The notice comes as a growing chorus of market participants and federal lawmakers, most recently Sen. Charles Schumer, D-N.Y., have written the SEC to ask that the commission allow state and local governments to buy back their auction-rate securities without running afoul of the securities laws and possibly triggering SEC enforcement action.

NABL said that over 500 people participated in the conference call, reflecting the urgency of the matter.

Martha Mahan Haines, the SEC's municipal securities chief, was originally scheduled to participate on the call, but she withdrew because she was unable to provide additional guidance, NABL said earlier this week.

Paul Maco, a partner at Vinson & Elkins LLP and Haines' predecessor at the commission, participated in her place during the call. He noted that there is precedent for the commission to provide regulatory relief to the market, though the occasion he cited involved a 1982 rulemaking change to create a "safe harbor" from liability of market manipulation under certain circumstances in the equity securities market.

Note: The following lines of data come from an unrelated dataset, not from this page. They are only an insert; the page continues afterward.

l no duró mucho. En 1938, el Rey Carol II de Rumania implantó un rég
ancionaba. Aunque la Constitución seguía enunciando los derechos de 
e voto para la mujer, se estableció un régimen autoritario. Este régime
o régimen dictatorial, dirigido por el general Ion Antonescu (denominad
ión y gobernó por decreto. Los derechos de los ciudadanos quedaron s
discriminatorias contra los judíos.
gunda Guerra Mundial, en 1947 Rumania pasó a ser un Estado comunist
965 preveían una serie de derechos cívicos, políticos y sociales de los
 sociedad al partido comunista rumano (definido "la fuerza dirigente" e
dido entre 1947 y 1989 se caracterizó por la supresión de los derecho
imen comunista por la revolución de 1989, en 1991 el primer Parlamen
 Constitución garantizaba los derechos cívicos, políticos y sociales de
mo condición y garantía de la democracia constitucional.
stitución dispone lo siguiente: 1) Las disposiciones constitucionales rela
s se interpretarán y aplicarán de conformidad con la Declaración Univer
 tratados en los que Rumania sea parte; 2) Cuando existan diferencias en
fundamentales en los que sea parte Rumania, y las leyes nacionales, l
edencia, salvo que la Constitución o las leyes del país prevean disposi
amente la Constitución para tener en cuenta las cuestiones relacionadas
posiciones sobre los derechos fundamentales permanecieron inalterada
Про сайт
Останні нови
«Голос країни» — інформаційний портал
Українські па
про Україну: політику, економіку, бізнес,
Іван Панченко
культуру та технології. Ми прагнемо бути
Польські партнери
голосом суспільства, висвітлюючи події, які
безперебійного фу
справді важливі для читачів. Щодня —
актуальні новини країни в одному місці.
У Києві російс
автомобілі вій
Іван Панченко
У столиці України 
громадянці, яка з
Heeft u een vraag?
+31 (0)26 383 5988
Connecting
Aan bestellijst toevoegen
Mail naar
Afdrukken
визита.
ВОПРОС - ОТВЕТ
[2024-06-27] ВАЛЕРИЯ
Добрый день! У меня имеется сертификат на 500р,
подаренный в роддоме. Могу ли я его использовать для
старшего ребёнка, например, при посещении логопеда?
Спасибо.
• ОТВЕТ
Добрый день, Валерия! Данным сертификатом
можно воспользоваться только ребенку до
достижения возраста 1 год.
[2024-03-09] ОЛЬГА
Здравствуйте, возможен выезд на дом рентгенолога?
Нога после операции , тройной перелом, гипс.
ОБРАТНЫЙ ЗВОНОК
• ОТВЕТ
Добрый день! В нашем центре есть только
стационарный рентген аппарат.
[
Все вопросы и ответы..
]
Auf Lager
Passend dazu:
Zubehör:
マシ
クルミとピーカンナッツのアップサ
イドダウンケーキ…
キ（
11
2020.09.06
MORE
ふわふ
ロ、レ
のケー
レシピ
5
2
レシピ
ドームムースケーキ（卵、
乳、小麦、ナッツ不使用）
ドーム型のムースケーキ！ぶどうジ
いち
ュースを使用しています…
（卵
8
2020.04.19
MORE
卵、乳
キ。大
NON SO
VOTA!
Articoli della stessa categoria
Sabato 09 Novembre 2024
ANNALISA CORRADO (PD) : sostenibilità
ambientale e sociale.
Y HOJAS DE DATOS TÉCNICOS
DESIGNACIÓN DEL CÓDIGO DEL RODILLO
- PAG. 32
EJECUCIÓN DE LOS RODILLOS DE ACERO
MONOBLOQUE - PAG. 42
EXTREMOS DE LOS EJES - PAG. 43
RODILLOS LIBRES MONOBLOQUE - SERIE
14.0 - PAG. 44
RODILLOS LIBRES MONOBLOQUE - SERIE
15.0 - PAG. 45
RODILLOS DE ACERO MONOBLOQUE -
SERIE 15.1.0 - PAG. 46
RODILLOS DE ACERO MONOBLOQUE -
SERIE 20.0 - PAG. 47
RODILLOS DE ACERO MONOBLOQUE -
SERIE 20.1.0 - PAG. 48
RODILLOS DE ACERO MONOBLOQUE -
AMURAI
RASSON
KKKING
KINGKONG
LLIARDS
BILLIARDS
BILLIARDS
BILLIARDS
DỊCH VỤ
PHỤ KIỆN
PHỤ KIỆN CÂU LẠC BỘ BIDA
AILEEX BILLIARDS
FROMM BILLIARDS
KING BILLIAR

In addition to the discussion of securities, panel members addressed the latest Treasury Notice 2008-27, which defines the rules for reissuance in terms of interest-rate mode conversions. John J. Cross 3d, an attorney with the Treasury's office of tax policy, and Oswald discussed the notice's implications.

Much of yesterday's conversation mirrored the issues Cross and NABL members talked about last month at NABL's Tax and Securities Law Institute in San Francisco. Cross emphasized that as long as a potential conversion is mentioned in the bond's documents, it will not trigger a reissuance, which would require issuers to repeat a complicated series of tests on the bonds. He added that auction-rate bonds are considered qualified tender bonds, which are covered by the notice.

But Cross said it is "admittedly ambiguous" as to whether bond documents must disclose the possibility of such conversions for the entire issue, or for just certain bonds.

"I think, arguably, we would be more comfortable with all the bonds of the issue having these characteristics," Cross said. He added that Treasury officials will consider suggestions and comments from the public before turning the notice into proposed Internal Revenue Service regulations.